Jean-Luc Addor, SVP-VS, spricht zur Grossen Kammer an der Sommersession der Eidgenoessischen Raete, am Mittwoch, 31. Mai 2023 im Nationalrat in Bern.
Er wollte eine direkte Vertretung der Auslandschweizer:innen im Nationalrat: SVP Nationalrat Jean-Luc Addor. KEYSTONE/© KEYSTONE / ALESSANDRO DELLA VALLE

Der Nationalrat hat einen Vorstoss zur Schaffung eines Wahlkreises für Auslandschweizer:innen abgelehnt. Die Idee, die auch von der Auslandschweizer-Organisation vertreten wird, fand bisher keine politische Mehrheit.

Die Idee, für die kommenden Nationalratswahlen einen für Auslandschweizer reservierten Wahlkreis zu schaffen, ist dem Parlament nicht attraktiv genug. Der Nationalrat hat Anfang Woche mit 30 zu 152 Stimmen einen entsprechenden Vorschlag  von Nationalrat Jean-Luc AddorExterner Link von der rechtskonservativen Schweizerischen Volkspartei abgelehnt.

Auch der Bundesrat war gegen den Vorschlag. Die Landesregierung betonte, dass diese Idee eine Verfassungsänderung erfordern würde. Ausserdem würde es die Bindung der im Ausland lebenden Personen an ihren Heimatkanton sowie ihre politischen Rechte auf kantonaler Ebene in Frage stellen. Für Jean-Luc Addor ist dies aber nicht der eigentliche Grund für die Vorbehalte im Parlament, wie er nachfolgend im Interview erklärt.

swissinfo.ch: Ihre Motion wurde abgelehnt. Sind die Parlamentarier:innen nicht bereit, für die Auslandschweizer:innen die Verfassung zu ändern?

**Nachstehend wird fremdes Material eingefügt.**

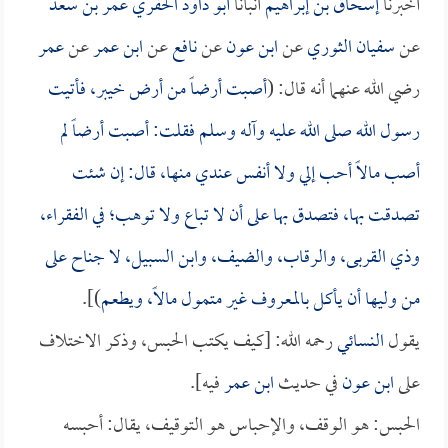
أخبرنا
إسحاق بن إبراهيم
أنبأنا
أبو داود الحفري عمر بن سعد
عن
سفيان الثوري
عن
ابن عون
عن
نافع
عن
ابن عمر
عن
عمر
رضي الله عنهما أنه قال: (
أصبت أرضاً من أرض خيبر، فأتيت
رسول الله صلى الله عليه وآله وسلم فقلت: أصبت أرضاً لم
أصب مالاً أحب إلي ولا أنفس عندي منها، قال: إن شئت
تصدقت بها، فتصدق بها على أن لا تباع ولا توهب؛ في الفقراء،
وذي القربى، والرقاب، والضيف، وابن السبيل، لا جناح على
من وليها أن يأكل بالمعروف غير متمول مالاً، ويطعم
)].
يقول
النسائي
رحمه الله: [كيف يكتب الحبس، وذكر الاختلاف
على
ابن عون
في حديث
ابن عمر
فيه].
الحبس: هو الوقف، والإحباس هو التوقيف، يقال: أحبسه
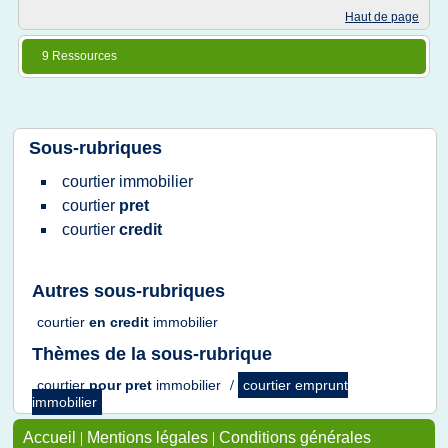
Haut de page
9 Ressources
Sous-rubriques
courtier immobilier
courtier
pret
courtier
credit
Autres sous-rubriques
courtier
en
credit
immobilier
Thèmes de la sous-rubrique
courtier
pour
pret
immobilier
/
courtier emprunt
immobilier
Accueil
|
Mentions légales
|
Conditions générales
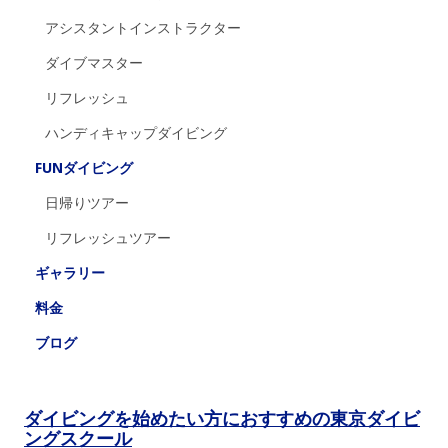
アシスタントインストラクター
ダイブマスター
リフレッシュ
ハンディキャップダイビング
FUNダイビング
日帰りツアー
リフレッシュツアー
ギャラリー
料金
ブログ
ダイビングを始めたい方におすすめの東京ダイビ
ングスクール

Jean-Luc Addor: Die Verfassung nicht ändern zu wollen, das ist ein formalistisches Argument. Wenn man etwas nicht tun will, findet man alle möglichen Argumente. Der wahre Grund, der einige Kollegen dazu gebracht hat, diesen Vorschlag abzulehnen, liegt woanders. Wenn man einen Wahlkreis für Auslandschweizer:innen schafft, haben sie Anspruch auf Sitze im Parlament. Einige Parlamentarier:innen befürchten daher, sie könnten ihren Platz an Vertreter der Diaspora verlieren.

Ich habe meinen Kolleg:innen, die um ihren Platz fürchten, ein Beispiel genannt: Bei der Gründung des Kantons Jura wurden zwei Sitze für die Sitzungen der Bundesversammlung hinzugefügt. Warum sollte man die Zahl der Mitglieder des Nationalrats nicht erhöhen, um den Auslandschweizern einen kleinen Platz zu geben?

Mehr als 800’000 Schweizerinnen und Schweizer leben im Ausland. Dies entspricht fast 10% der Wohnbevölkerung. 227’000 von ihnen sind in den Stimmregistern eingetragen und möchten ihre politischen Rechte in der Heimat ausüben. Einem Auslandschweizer [dem Sozialdemokraten Tim Guldimann] war es 2015 gelungen, in den Nationalrat gewählt zu werden, dem er auch kurz angehörte. In der übrigen Zeit sind diese Personen jedoch so gut wie nie im Parlament vertreten.

Warum ist es Ihrer Meinung nach wichtig, dass die Auslandschweizer physisch im Parlament vertreten sind?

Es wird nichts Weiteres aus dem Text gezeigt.